There are two provincial parks in Northumberland County: Presqu'ile Provincial Park in Brighton, and Ferris Provincial Park in Campbellford. There are also several other protected natural areas and forests, including Ganaraska Forest, Northumberland County Forest, Goodrich-Loomis Conservation Area, and Peter's Woods. Waterfront campsites and cottages are located along Lake Ontario and Rice Lake.

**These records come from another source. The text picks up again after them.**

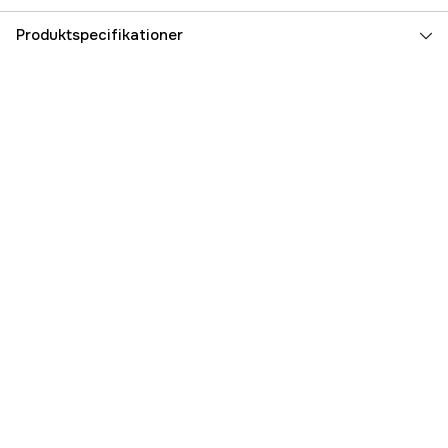
Produktspecifikationer
Effekt
150 W
Drivkilde
El 230V
Lysstrøm
18500 lm
Spredningsvinkel
110 °
Beskyttelsesklasse
IP65
Højde
215 mm
Bredde
320 mm
Dybde
275 mm
Vægt
4.8 kg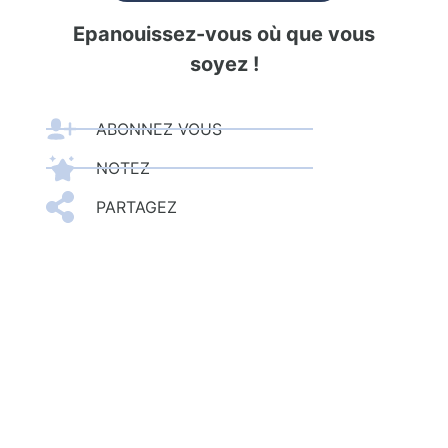
Epanouissez-vous où que vous
soyez !
ABONNEZ-VOUS
NOTEZ
PARTAGEZ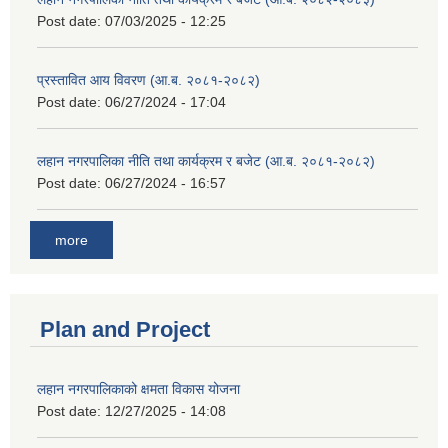
Post date:
07/03/2025 - 12:25
प्रस्तावित आय विवरण (आ.ब. २०८१-२०८२)
Post date:
06/27/2024 - 17:04
लहान नगरपालिका नीति तथा कार्यक्रम र बजेट (आ.ब. २०८१-२०८२)
Post date:
06/27/2024 - 16:57
more
Plan and Project
लहान नगरपालिकाको क्षमता विकास योजना
Post date:
12/27/2025 - 14:08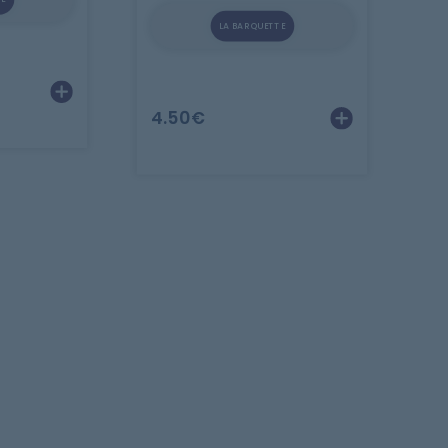
LA BARQUETTE
4.50
€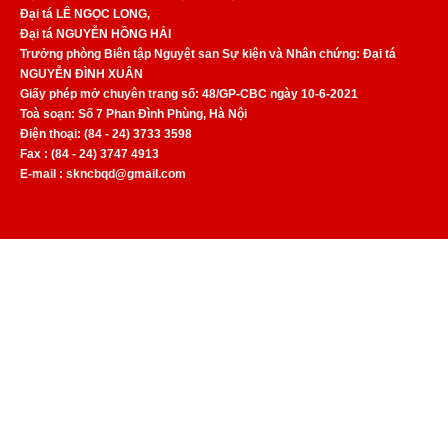
Đại tá LÊ NGỌC LONG,
Đại tá NGUYỄN HỒNG HẢI
Trưởng phòng Biên tập Nguyệt san Sự kiện và Nhân chứng: Đại tá
NGUYỄN ĐÌNH XUÂN
Giấy phép mở chuyên trang số: 48/GP-CBC ngày 10-6-2021
Toà soạn: Số 7 Phan Đình Phùng, Hà Nội
Điện thoại: (84 - 24) 3733 3598
Fax : (84 - 24) 3747 4913
E-mail : skncbqd@gmail.com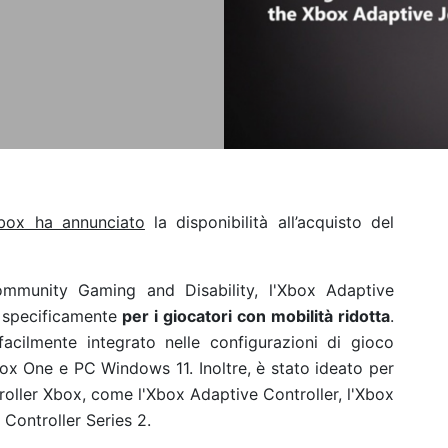
ox ha annunciato
la disponibilità all’acquisto del
ommunity Gaming and Disability, l'Xbox Adaptive
o specificamente
per i giocatori con mobilità ridotta
.
facilmente integrato nelle configurazioni di gioco
box One e PC Windows 11. Inoltre, è stato ideato per
roller Xbox, come l'Xbox Adaptive Controller, l'Xbox
 Controller Series 2.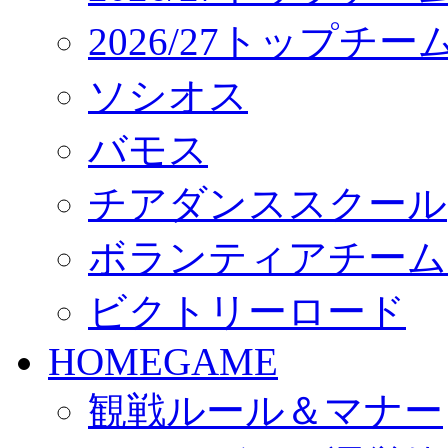
2026/27トップチ
ソシオス
バモス
チアダンススクール
ボランティアチーム「vo
ビクトリーロード
HOMEGAME
観戦ルール＆マナー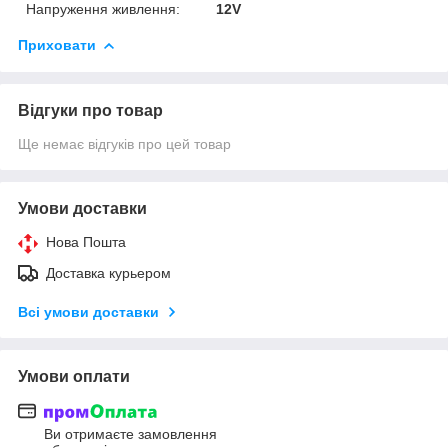
Напруження живлення:
12V
Приховати
Відгуки про товар
Ще немає відгуків про цей товар
Умови доставки
Нова Пошта
Доставка курьером
Всі умови доставки
Умови оплати
Ви отримаєте замовлення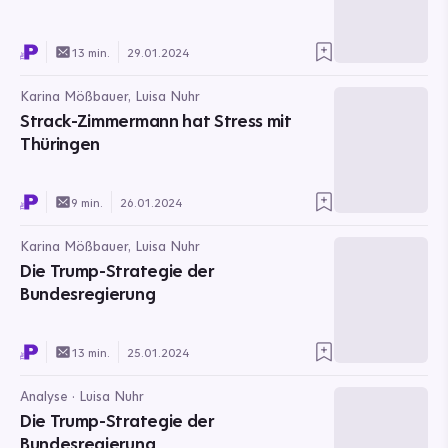
13 min.
29.01.2024
Karina Mößbauer, Luisa Nuhr
Strack-Zimmermann hat Stress mit
Thüringen
9 min.
26.01.2024
Karina Mößbauer, Luisa Nuhr
Die Trump-Strategie der
Bundesregierung
13 min.
25.01.2024
Analyse · Luisa Nuhr
Die Trump-Strategie der
Bundesregierung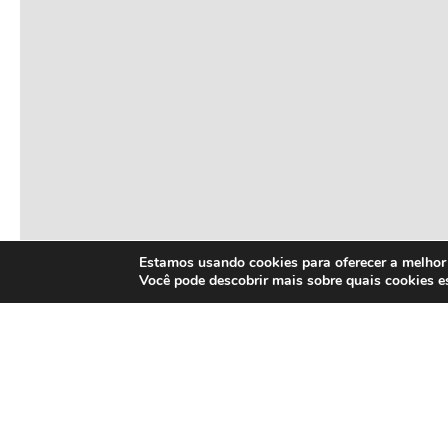
Estamos usando cookies para oferecer a melhor 
Você pode descobrir mais sobre quais cookies 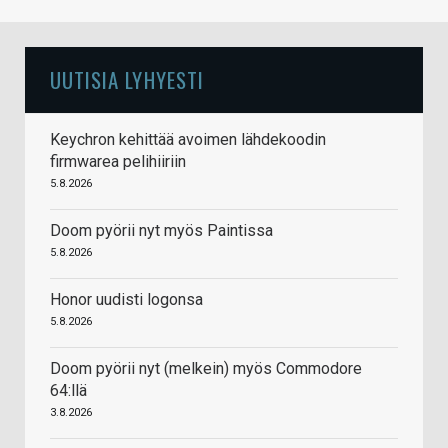
UUTISIA LYHYESTI
Keychron kehittää avoimen lähdekoodin
firmwarea pelihiiriin
5.8.2026
Doom pyörii nyt myös Paintissa
5.8.2026
Honor uudisti logonsa
5.8.2026
Doom pyörii nyt (melkein) myös Commodore
64:llä
3.8.2026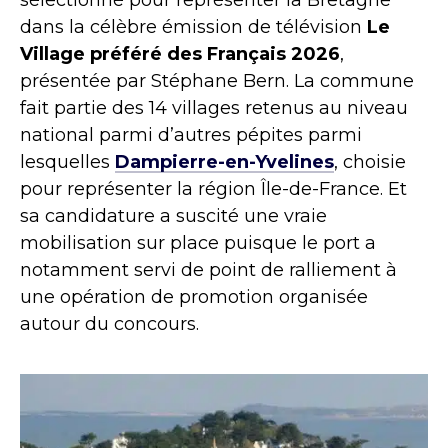
dans la célèbre émission de télévision
Le
Village préféré des Français 2026
,
présentée par Stéphane Bern. La commune
fait partie des 14 villages retenus au niveau
national parmi d’autres pépites parmi
lesquelles
Dampierre-en-Yvelines
, choisie
pour représenter la région Île-de-France. Et
sa candidature a suscité une vraie
mobilisation sur place puisque le port a
notamment servi de point de ralliement à
une opération de promotion organisée
autour du concours.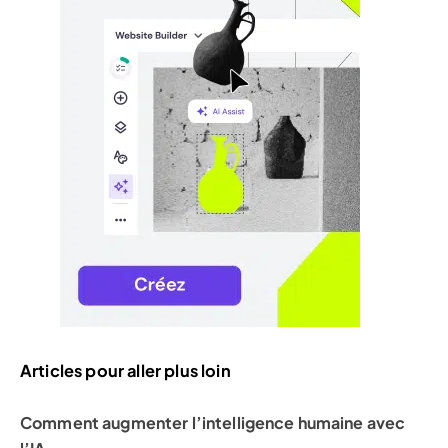
Articles pour aller plus loin
Comment augmenter l’intelligence humaine avec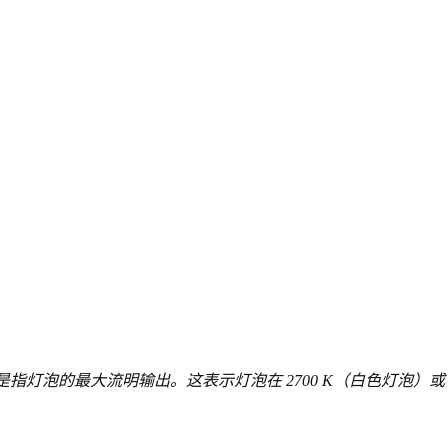
指灯泡的最大流明输出。这表示灯泡在 2700 K（白色灯泡）或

Northumberland County has various cycling, hiking and other outdoor trails. The Waterfront Trail along Lake Ontario passes through Northumberland County, as does the Trans-Canada Trail. The Northumberland portion of the Trans-Canada Trail spans from Hastings to Hoard's Station in Campbellford, following an abandoned rail line. Halfway through Campbellford, the trail joins the 6 km long Rotary Trail situated alongside the Trent River. There are five signed bike routes: Glorious Ganaraska, Rice Lake Ramble, Shelter Valley, Presqu’ile Promise and Trent River Truckin'. The Northumberland County Forest offers various trails available for hiking, cycling, horseback riding, ATVing, off-road motorcycling, cross-country skiing, snowmobiling, snowshoeing as well as a 3.2 km, accessible Universal Trail. The Ganaraska Hiking Trail starts in Port Hope and goes north towards the Bruce Trail.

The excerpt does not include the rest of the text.